» EXERCISE:
Look below for the line that has "velopment Services"; output exactly from it through the line that has "Histaminintoleranz betroffen", and leave the pictures out.

Saved entries:
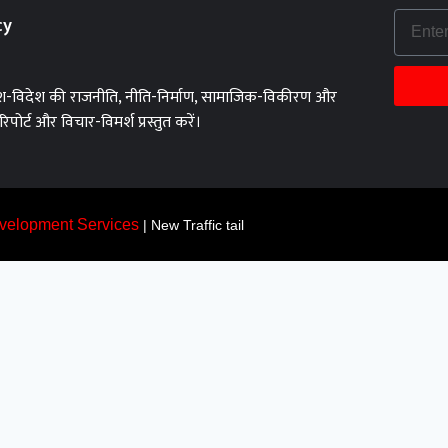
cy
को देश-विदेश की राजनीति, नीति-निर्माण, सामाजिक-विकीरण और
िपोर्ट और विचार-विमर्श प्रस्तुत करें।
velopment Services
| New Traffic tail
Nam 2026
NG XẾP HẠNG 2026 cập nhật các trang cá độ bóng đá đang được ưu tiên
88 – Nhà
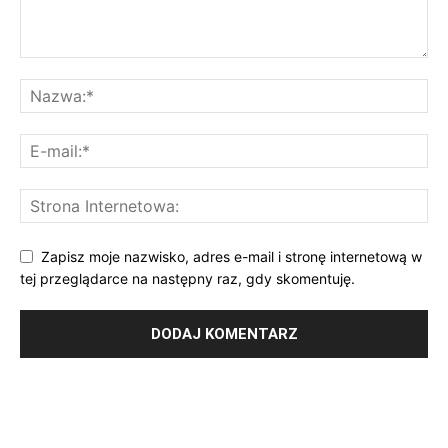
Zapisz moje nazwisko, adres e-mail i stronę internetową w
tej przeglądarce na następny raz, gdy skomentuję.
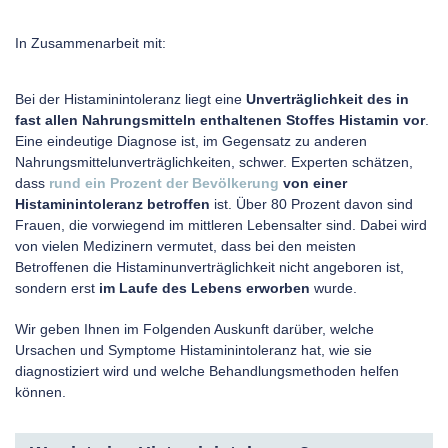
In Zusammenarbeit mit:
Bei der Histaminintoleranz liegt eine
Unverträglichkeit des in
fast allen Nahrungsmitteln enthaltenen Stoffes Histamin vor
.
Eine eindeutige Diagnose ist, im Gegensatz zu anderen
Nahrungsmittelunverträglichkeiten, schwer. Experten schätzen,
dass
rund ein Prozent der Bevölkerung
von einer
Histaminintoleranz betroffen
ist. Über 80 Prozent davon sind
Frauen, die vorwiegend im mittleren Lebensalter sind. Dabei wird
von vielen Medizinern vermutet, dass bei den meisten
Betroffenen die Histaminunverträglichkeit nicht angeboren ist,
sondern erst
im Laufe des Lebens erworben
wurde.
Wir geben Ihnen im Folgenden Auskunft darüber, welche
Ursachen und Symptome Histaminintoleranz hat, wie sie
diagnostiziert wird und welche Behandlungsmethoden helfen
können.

» REPLY:
velopment Services
| New Traffic tail
Nam 2026
NG XẾP HẠNG 2026 cập nhật các trang cá độ bóng đá đang được ưu tiên
88 – Nhà
Zapisz moje nazwisko, adres e-mail i stronę internetową w
tej przeglądarce na następny raz, gdy skomentuję.
In Zusammenarbeit mit:
Bei der Histaminintoleranz liegt eine
Unverträglichkeit des in
fast allen Nahrungsmitteln enthaltenen Stoffes Histamin vor
.
Eine eindeutige Diagnose ist, im Gegensatz zu anderen
Nahrungsmittelunverträglichkeiten, schwer. Experten schätzen,
dass
rund ein Prozent der Bevölkerung
von einer
Histaminintoleranz betroffen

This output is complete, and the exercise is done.